Depage married Marie Picard in 1893 and they had three children. Marie Depage died on 7 May 1915 in the sinking of the RMS Lusitania when it was torpedoed by a German submarine.
Depage studied medicine at the Universite Libre de Bruxelles (ULB), and graduated magna cum laude in 1887. He became one of the founders and the first secretary of the International Surgical Society (1902–1912). In 1903 he founded a surgical institute, the Berkendael Institute, and Edith Cavell became its head nurse.
During World War I Depage established the military hospital l'Océan at De Panne. He became the first head of the surgical department of the Brugmann hospital (1923). Antoine Depage was a freemason and a member of the Grand Orient of Belgium.
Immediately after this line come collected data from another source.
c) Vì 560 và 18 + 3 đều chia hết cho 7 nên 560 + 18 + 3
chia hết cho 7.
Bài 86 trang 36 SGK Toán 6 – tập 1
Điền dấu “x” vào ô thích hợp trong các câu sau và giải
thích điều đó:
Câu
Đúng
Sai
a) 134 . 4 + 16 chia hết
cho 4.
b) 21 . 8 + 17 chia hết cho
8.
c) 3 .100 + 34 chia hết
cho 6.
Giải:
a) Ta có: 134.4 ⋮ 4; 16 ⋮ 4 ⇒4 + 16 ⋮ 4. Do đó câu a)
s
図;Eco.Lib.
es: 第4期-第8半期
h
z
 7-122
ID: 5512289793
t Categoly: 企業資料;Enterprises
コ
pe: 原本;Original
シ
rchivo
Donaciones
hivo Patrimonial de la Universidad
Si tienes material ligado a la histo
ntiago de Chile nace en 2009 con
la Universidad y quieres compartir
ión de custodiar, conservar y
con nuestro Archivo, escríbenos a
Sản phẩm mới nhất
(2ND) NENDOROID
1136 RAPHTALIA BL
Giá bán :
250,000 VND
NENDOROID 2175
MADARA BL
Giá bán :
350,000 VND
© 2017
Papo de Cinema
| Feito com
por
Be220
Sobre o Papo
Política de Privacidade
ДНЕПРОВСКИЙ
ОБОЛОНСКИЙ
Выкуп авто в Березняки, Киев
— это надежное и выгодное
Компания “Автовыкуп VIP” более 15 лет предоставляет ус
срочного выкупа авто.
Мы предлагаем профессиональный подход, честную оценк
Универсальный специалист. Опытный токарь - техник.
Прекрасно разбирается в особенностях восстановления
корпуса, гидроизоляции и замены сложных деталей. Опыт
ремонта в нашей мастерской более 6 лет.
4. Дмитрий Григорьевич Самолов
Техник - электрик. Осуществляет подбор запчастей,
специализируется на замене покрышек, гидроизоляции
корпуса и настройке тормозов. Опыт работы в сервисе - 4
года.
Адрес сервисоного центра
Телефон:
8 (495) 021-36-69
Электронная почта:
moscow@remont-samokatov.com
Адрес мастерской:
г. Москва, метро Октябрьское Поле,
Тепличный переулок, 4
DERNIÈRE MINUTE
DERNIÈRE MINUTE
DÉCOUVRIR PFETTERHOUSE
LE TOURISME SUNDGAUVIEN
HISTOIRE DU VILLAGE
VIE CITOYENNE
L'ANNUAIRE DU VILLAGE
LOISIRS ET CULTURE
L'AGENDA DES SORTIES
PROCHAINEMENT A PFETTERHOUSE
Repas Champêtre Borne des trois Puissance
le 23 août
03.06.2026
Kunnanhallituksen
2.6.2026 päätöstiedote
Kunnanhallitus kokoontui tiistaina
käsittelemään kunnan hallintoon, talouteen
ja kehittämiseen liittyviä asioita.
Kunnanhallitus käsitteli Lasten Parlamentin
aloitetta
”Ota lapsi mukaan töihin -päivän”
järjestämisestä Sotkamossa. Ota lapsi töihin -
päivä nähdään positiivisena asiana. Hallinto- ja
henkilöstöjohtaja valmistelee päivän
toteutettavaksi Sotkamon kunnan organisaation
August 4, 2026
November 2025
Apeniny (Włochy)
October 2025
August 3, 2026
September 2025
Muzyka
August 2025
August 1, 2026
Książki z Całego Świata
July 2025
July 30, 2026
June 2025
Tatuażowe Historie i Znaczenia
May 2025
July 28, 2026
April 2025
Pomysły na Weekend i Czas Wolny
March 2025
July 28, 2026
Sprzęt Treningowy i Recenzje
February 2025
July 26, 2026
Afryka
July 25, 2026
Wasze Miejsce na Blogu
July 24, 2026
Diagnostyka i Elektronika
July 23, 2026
Englishman Harold Parfitt founded the first Scout troop in 1909 in Brussels for British boys belonging to the British colony in that city. On Easter 1910, Henri, the youngest of Depage's three sons watched these Scouts at work in the park of Saint-Gilles, and tried in vain to interest his parents in Scouting. That summer they were on vacation at Folkestone, where Henri found a Scout camp and insisted on taking his mother to see it. She was impressed and bought a copy of Scouting for Boys, and converted Dr. Depage to the idea. Returning to Brussels, Depage used his influence to secure the formation of the Boy Scouts de Belgique (Boy Scouts of Belgium, or BSB), which was founded on 23 December 1910. The president of the General Council was General Comte de t'Serclaes de Wommerson, Depage was Chairman of the Executive Committee, and the Secretary was Pierre Graux, barrister in the Court of Appeal, whose two sons were among the first Scouts. Harold Parfitt was appointed Chief Scout, and the first camp was held at Christmas 1910. A large tent had been pitched, but everyone slept in the orangerie of the family house of Ernest Solvay à la Hulpe. The BSB used the British badges, rules and uniforms, and was open to all boys. In 1912 the Scouts attracted public support by their active help in controlling a widespread brushfire in Fagne. Royal approval was signified through the holding of a large National Rally at the Palace in 1913.